[[ RECORDED DATA open ]]
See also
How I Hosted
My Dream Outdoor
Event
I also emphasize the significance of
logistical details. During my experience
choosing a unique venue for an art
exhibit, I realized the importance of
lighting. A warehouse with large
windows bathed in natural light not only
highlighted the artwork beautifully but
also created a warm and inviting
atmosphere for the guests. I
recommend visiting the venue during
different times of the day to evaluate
[[ RECORDED DATA closed ]]
■ **WORK TO BE COMPLETED**
Every entry is to be copied exactly, with none omitted.

■ **TASK RESPONSE**
See also
How I Hosted
My Dream Outdoor
Event
I also emphasize the significance of
logistical details. During my experience
choosing a unique venue for an art
exhibit, I realized the importance of
lighting. A warehouse with large
windows bathed in natural light not only
highlighted the artwork beautifully but
also created a warm and inviting
atmosphere for the guests. I
recommend visiting the venue during
different times of the day to evaluate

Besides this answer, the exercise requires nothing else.